/---

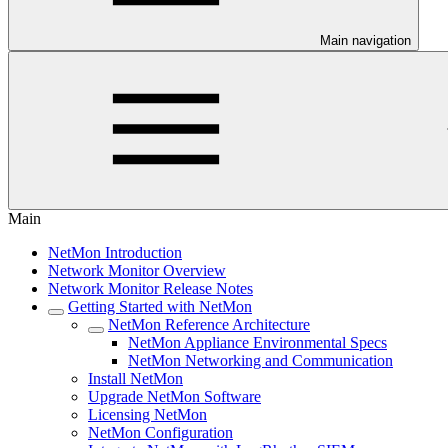
Main navigation
Main
NetMon Introduction
Network Monitor Overview
Network Monitor Release Notes
Getting Started with NetMon
NetMon Reference Architecture
NetMon Appliance Environmental Specs
NetMon Networking and Communication
Install NetMon
Upgrade NetMon Software
Licensing NetMon
NetMon Configuration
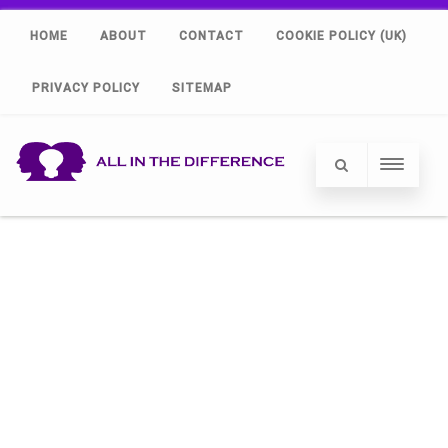
HOME
ABOUT
CONTACT
COOKIE POLICY (UK)
PRIVACY POLICY
SITEMAP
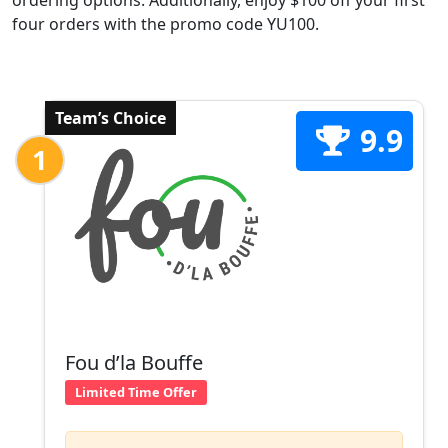
ordering options. Additionally, enjoy $100 off your first
four orders with the promo code YU100.
Team’s Choice
9.9
1
Fou d’la Bouffe
Limited Time Offer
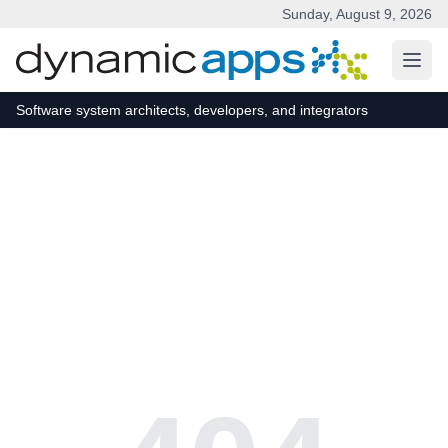
Sunday, August 9, 2026
Skip to main content
Software system architects, developers, and integrators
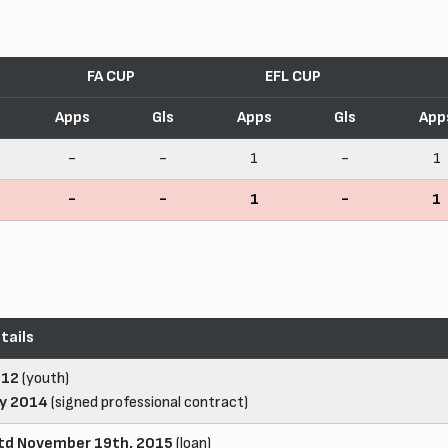
FA CUP
EFL CUP
Apps
Gls
Apps
Gls
App
-
-
1
-
1
-
-
1
-
1
tails
012
(youth)
ly 2014
(signed professional contract)
td November 19th, 2015
(loan)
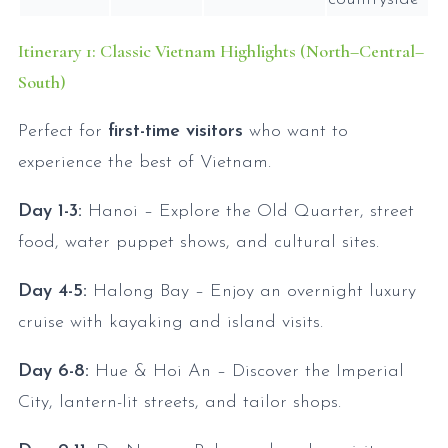
Itinerary 1: Classic Vietnam Highlights (North–Central–
South)
Perfect for
first-time visitors
who want to
experience the best of Vietnam.
Day 1-3:
Hanoi – Explore the Old Quarter, street
food, water puppet shows, and cultural sites.
Day 4-5:
Halong Bay – Enjoy an overnight luxury
cruise with kayaking and island visits.
Day 6-8:
Hue & Hoi An – Discover the Imperial
City, lantern-lit streets, and tailor shops.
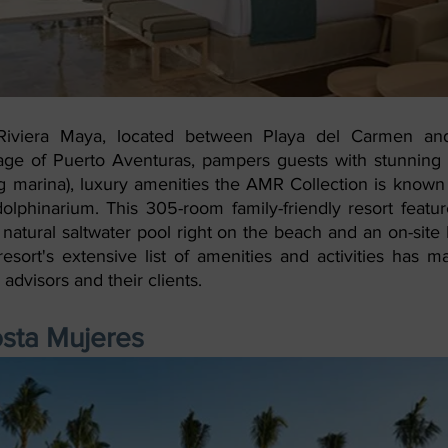
iviera Maya, located between Playa del Carmen and
age of Puerto Aventuras, pampers guests with stunning v
ng marina), luxury amenities the AMR Collection is known 
olphinarium. This 305-room family-friendly resort feature
 natural saltwater pool right on the beach and an on-sit
esort's extensive list of amenities and activities has m
advisors and their clients. 
osta Mujeres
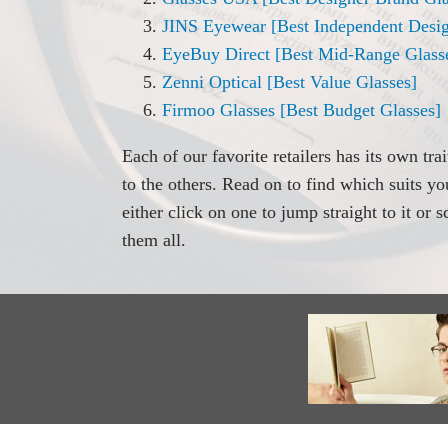
JINS Eyewear [Best Independent Desig
EyeBuy Direct [Best Mid-Range Glass
Zenni Optical [Best Value Glasses]
Firmoo Glasses [Best Budget Glasses]
Each of our favorite retailers has its own tra
to the others. Read on to find which suits y
either click on one to jump straight to it or 
them all.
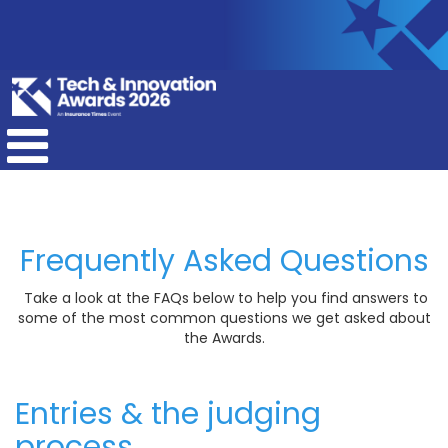
Frequently Asked Questions
Take a look at the FAQs below to help you find answers to
some of the most common questions we get asked about
the Awards.
Entries & the judging
process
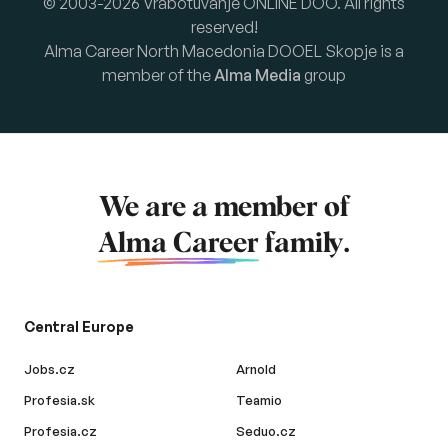
© 2003-2026 Vrabotuvanje ONLINE DOO. All rights
reserved!
Alma Career North Macedonia DOOEL Skopje is a
member of the
Alma Media
group
We are a member of
Alma Career
family.
Central Europe
Jobs.cz
Arnold
Profesia.sk
Teamio
Profesia.cz
Seduo.cz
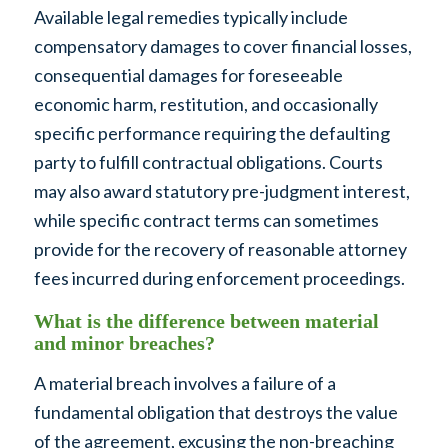
Available legal remedies typically include
compensatory damages to cover financial losses,
consequential damages for foreseeable
economic harm, restitution, and occasionally
specific performance requiring the defaulting
party to fulfill contractual obligations. Courts
may also award statutory pre-judgment interest,
while specific contract terms can sometimes
provide for the recovery of reasonable attorney
fees incurred during enforcement proceedings.
What is the difference between material
and minor breaches?
A material breach involves a failure of a
fundamental obligation that destroys the value
of the agreement, excusing the non-breaching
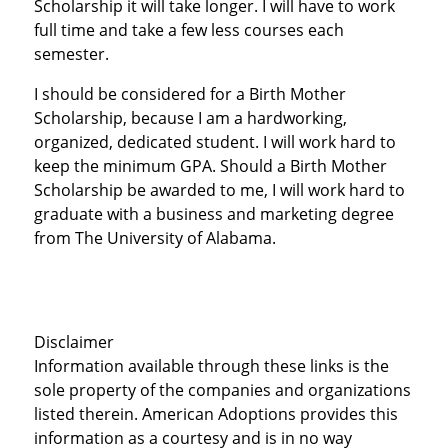
Scholarship it will take longer. I will have to work
full time and take a few less courses each
semester.
I should be considered for a Birth Mother
Scholarship, because I am a hardworking,
organized, dedicated student. I will work hard to
keep the minimum GPA. Should a Birth Mother
Scholarship be awarded to me, I will work hard to
graduate with a business and marketing degree
from The University of Alabama.
Disclaimer
Information available through these links is the
sole property of the companies and organizations
listed therein. American Adoptions provides this
information as a courtesy and is in no way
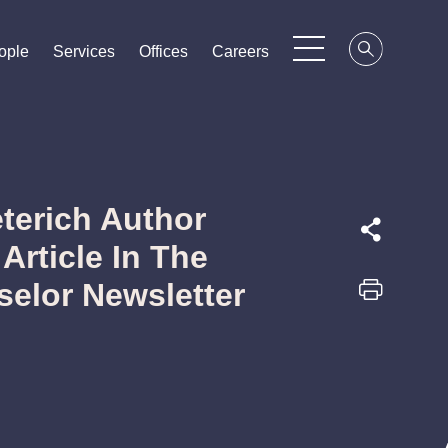
ople
ople
ople
Services
Services
Services
Offices
Offices
Offices
Careers
Careers
Careers
terich Author
Article In The
elor Newsletter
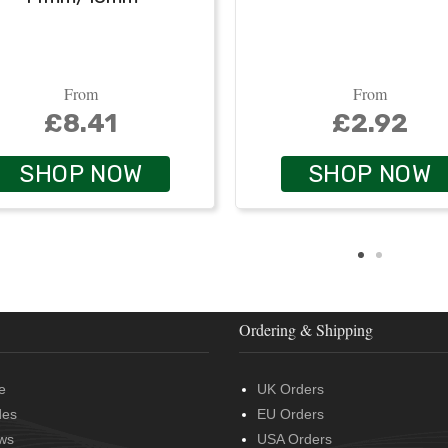
From
From
£8.41
£2.92
SHOP NOW
SHOP NOW
Ordering & Shipping
e
UK Orders
des
EU Orders
ws
USA Orders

\---

Assignment » Lines of the data that include the string "Central" are to be counted; report the total by itself.

Written answer » 2